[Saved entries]
--

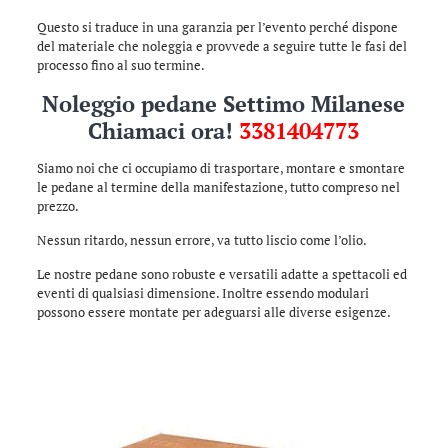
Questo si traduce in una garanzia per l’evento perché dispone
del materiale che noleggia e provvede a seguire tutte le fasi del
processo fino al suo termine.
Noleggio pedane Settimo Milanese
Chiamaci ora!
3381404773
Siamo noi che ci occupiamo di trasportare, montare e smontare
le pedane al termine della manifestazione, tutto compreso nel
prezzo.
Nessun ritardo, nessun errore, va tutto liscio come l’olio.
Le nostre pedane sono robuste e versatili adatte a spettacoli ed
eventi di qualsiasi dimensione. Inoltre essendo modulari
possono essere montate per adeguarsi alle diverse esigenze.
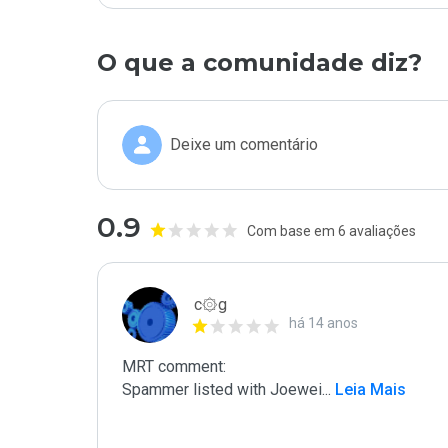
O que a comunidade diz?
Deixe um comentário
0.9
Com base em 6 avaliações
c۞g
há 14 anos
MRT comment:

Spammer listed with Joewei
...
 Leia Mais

--

[WHAT IS NEEDED] Write out each entry exactly as given, but skip the pictures.

[SOLUTION TO THIS PROBLEM]
Questo si traduce in una garanzia per l’evento perché dispone
del materiale che noleggia e provvede a seguire tutte le fasi del
processo fino al suo termine.
Noleggio pedane Settimo Milanese
Chiamaci ora!
3381404773
Siamo noi che ci occupiamo di trasportare, montare e smontare
le pedane al termine della manifestazione, tutto compreso nel
prezzo.
Nessun ritardo, nessun errore, va tutto liscio come l’olio.
Le nostre pedane sono robuste e versatili adatte a spettacoli ed
eventi di qualsiasi dimensione. Inoltre essendo modulari
possono essere montate per adeguarsi alle diverse esigenze.
O que a comunidade diz?
Deixe um comentário
0.9
Com base em 6 avaliações
c۞g
há 14 anos
MRT comment:

Spammer listed with Joewei
...
 Leia Mais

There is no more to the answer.